Malgré le changement de ton, les liens avec l’histoire de Castlevania vont bien plus loin que le simple nom de Belmont et dans la structure du jeu. Réparti sur 46 étapes, le voyage de Gabriel est non seulement presque parallèle aux 40 jours et 40 nuits de Jésus, mais aussi au format de Super Castlevania IV – et de la récente série animée Castlevania. Il est facile d’imaginer chacune de ces histoires discrètes d’héroïsme comme des épisodes autonomes de 20 minutes, avec leurs propres titres sinistres : Gabriel contre le Titan de glace, Gabriel dans le repaire des araignées géantes.
Ces ambitions narratives plus grandes sont évidentes dans le pouvoir de star du casting de Lords Of Shadow – un signe, peut-être, de l’implication du producteur Hideo Kojima. Racontant les introductions des chapitres, Patrick Stewart lit ses lignes avec un ténor inquiétant. Gabriel lui-même – grand, volumineux, avec des cheveux fabuleux – gagne en gravité auprès de Robert Carlyle, bien que jouant le type fort et silencieux, l’acteur n’a pas grand-chose à faire. (En supposant, au moins, qu’il n’a pas également enregistré les bruits d’effort associés au combat et à l’escalade des murs.)

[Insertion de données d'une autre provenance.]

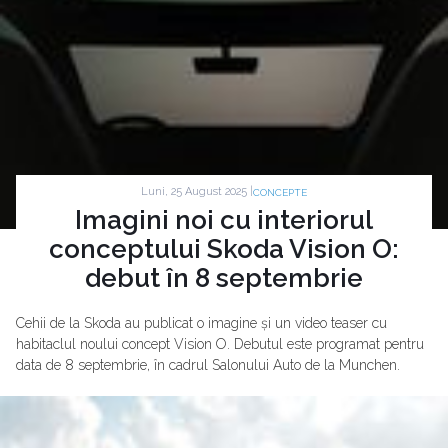
Luni, 25 August 2025 |
CONCEPTE
Imagini noi cu interiorul
conceptului Skoda Vision O:
debut în 8 septembrie
Cehii de la Skoda au publicat o imagine și un video teaser cu
habitaclul noului concept Vision O. Debutul este programat pentru
data de 8 septembrie, în cadrul Salonului Auto de la Munchen.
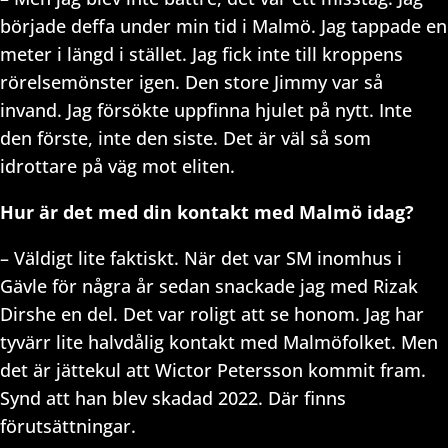
började deffa under min tid i Malmö. Jag tappade en
meter i längd i stället. Jag fick inte till kroppens
rörelsemönster igen. Den store Jimmy var så
invand. Jag försökte uppfinna hjulet på nytt. Inte
den förste, inte den siste. Det är väl så som
idrottare på väg mot eliten.
Hur är det med din kontakt med Malmö idag?
– Väldigt lite faktiskt. När det var SM inomhus i
Gävle för några år sedan snackade jag med Rizak
Dirshe en del. Det var roligt att se honom. Jag har
tyvärr lite halvdålig kontakt med Malmöfolket. Men
det är jättekul att Wictor Petersson kommit fram.
Synd att han blev skadad 2022. Där finns
förutsättningar.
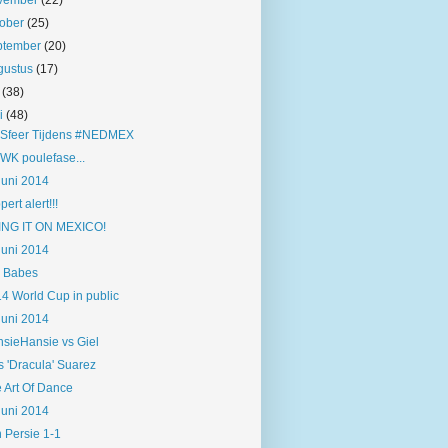
vember
(22)
tober
(25)
ptember
(20)
gustus
(17)
i
(38)
ni
(48)
 Sfeer Tijdens #NEDMEX
WK poulefase...
juni 2014
pert alert!!!
ING IT ON MEXICO!
juni 2014
 Babes
4 World Cup in public
juni 2014
sieHansie vs Giel
s 'Dracula' Suarez
 Art Of Dance
juni 2014
 Persie 1-1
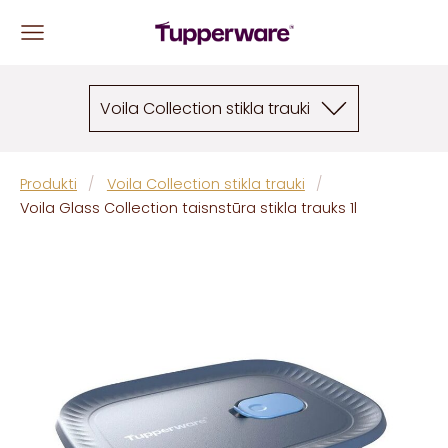
Voila Collection stikla trauki
Produkti
Voila Collection stikla trauki
Voila Glass Collection taisnstūra stikla trauks 1l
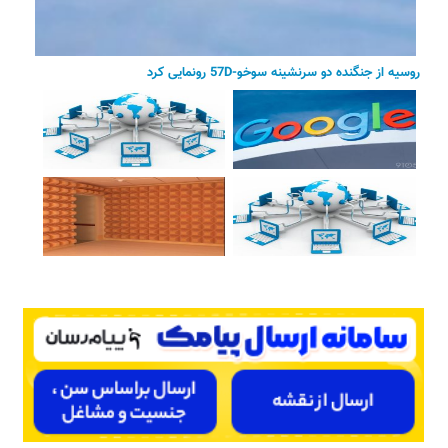
روسیه از جنگنده دو سرنشینه سوخو-57D رونمایی کرد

Un pouvoir supplémentaire vient alors d’un monde et d’une mythologie qui parviennent à rester cohérents même s’ils sont divisés en morceaux de la taille d’un canapé. La première étape de l’aventure, dans laquelle Gabriel recherche le Gardien du Lac – un vieux dieu païen qu’il espère pouvoir aider, puisque sa propre divinité est hors ligne – établit les normes. Vous ne vous contentez pas de vous contenter de subalternes pour devenir un patron ; vous travaillez sur des sites spécifiques et abandonnés pour atteindre une légende ermite poussée aux limites de l’existence par la montée du monothéisme.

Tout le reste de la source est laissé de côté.